[Action item]
Pictures appear in the records below; write out everything else exactly.

[Task material]
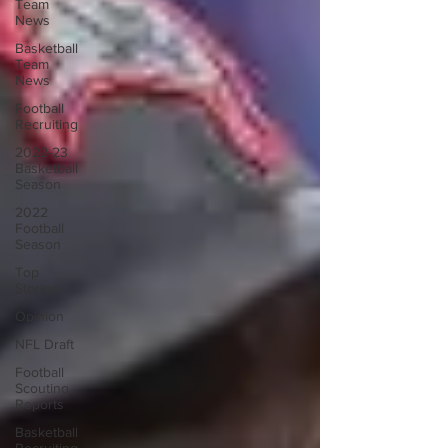
Team
News
Basketball
Team
News
Football
Recruiting
2022-23
Basketball
Season
2022
Football
Season
Top
Stories
Opinion
NFL Draft
Football
Scouting
Reports
Basketball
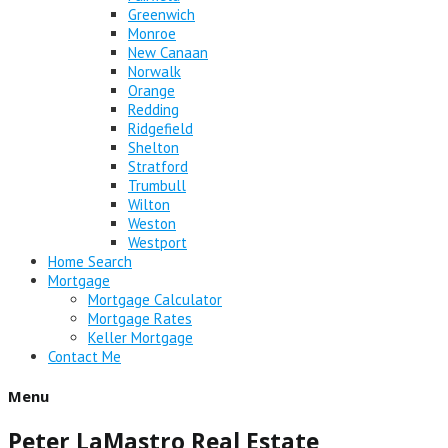
Greenwich
Monroe
New Canaan
Norwalk
Orange
Redding
Ridgefield
Shelton
Stratford
Trumbull
Wilton
Weston
Westport
Home Search
Mortgage
Mortgage Calculator
Mortgage Rates
Keller Mortgage
Contact Me
Menu
Peter LaMastro Real Estate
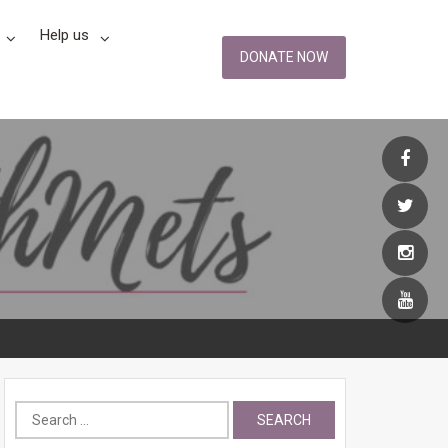
Help us
DONATE NOW
Search
for:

[Expected answer]
Team
News
Basketball
Team
News
Football
Recruiting
2022-23
Basketball
Season
2022
Football
Season
Top
Stories
Opinion
NFL Draft
Football
Scouting
Reports
Basketball
Greenwich
Monroe
New Canaan
Norwalk
Orange
Redding
Ridgefield
Shelton
Stratford
Trumbull
Wilton
Weston
Westport
Home Search
Mortgage
Mortgage Calculator
Mortgage Rates
Keller Mortgage
Contact Me
Menu
Peter LaMastro Real Estate
Help us
DONATE NOW
Search
for:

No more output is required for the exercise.